Pengalaman yang begitu berharga telah dijalaninya saat seminar, dari pengalaman itu ia mulai mengembangkan bakat menulisnya. Satu percobaan tulisnya ia kirim ke redaksi koran yang berada masih di daerah Bandar Jaya, gedung bertingkat yang bagus menjadikan tempat itu begitu menarik. Satu artikel buah karyanya di serahkan, dan mungkin entah kapan akan diterbitkan. Setiap hari ia membeli sebuah koran untuk memastikan apakah tulisannya diterbitkan. Satu koran pertama yang ia beli belum terlihat tulisannya, tapi tak berhenti di situ setiap hari di lihatnya setiap halaman. Sampai hampir satu minggu tulisannya kini mulai terlihat, artikelnya berada di halaman awal "jelas....bayarannya lebih besar ini" ucapnya. Sebuah amplop kini berada di tangannya, ia membukanya secara perlahan terlihat lima puluh ribuan terdapat tiga lembar dan yang terakhir keluar "wah....nominalnya cukup besar dua ratus lima puluh ribu" ucapnya, Dimas yang melihat itu tersenyum gembira "sukses" ucap Dimas. Ayah tak hentinya bersyukur atas perjuangan dan usaha anaknya.
Bakatnya itu semakin lama semakin ia kembangkan pundi-pundi uang diraihnya, walau kadang artikelnya pernah berada bukan di halaman awal bahkan pernah pula di tolak, tapi tak menyurutkan ia untuk terus menulis. Kini rumah yang dulu gelap dengan penerangan terbatas menjadi memadai dan mesin jahit yang suka macet itu kini bisa di gantikan, karena uang yang di kumpulkannya. Mata Ayah berkaca-kaca bahkan ada tetesan air mata di pipinya.

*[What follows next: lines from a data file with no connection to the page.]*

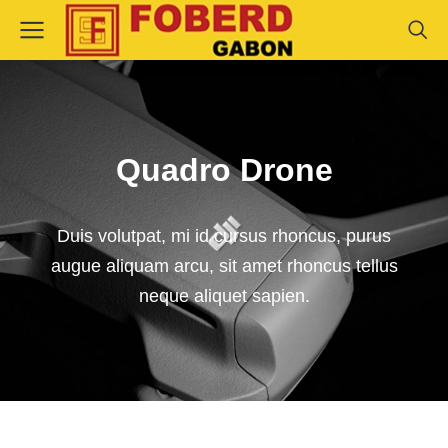
Quadro Drone
Duis volutpat, mi id cursus rhoncus, purus
augue aliquam arcu, sit amet rhoncus tellus
neque aliquet sapien.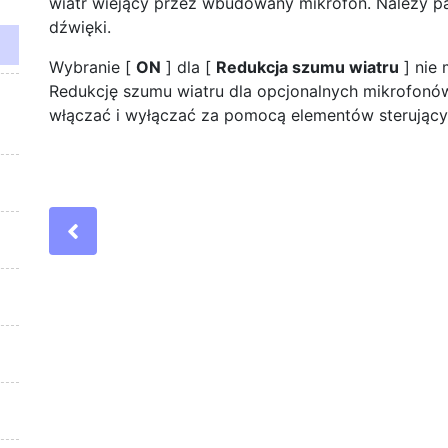
wiatr wiejący przez wbudowany mikrofon. Należy p
dźwięki.
Wybranie [
ON
] dla [
Redukcja szumu wiatru
] nie 
Redukcję szumu wiatru dla opcjonalnych mikrofonów
włączać i wyłączać za pomocą elementów sterując
Previous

Allah itu maha adil dan bijaksana. Aku bahkan tak henti-hentinya membanggakan kak Yari yang diceritakan kakak ku Sera. Kini mereka berdua sekolah Universitas yang sama, lagi-lagi kak Yari berhasil dengan usahanya yaitu mendapat beasiswa di Universitas itu. Sebuah pengalaman yang memacu hidupku untuk terus berusaha. Menentukan target, meraih mimpi, dan menembus dunia yang tidak ada batasnya seperti yang telah dilakukan kak Yari. Sebuah pembuktian itu yang harus banyak orang yakini, bahwa tidak ada yang tak mungkin bila kita berusaha, berdoa, sabar serta tawakal.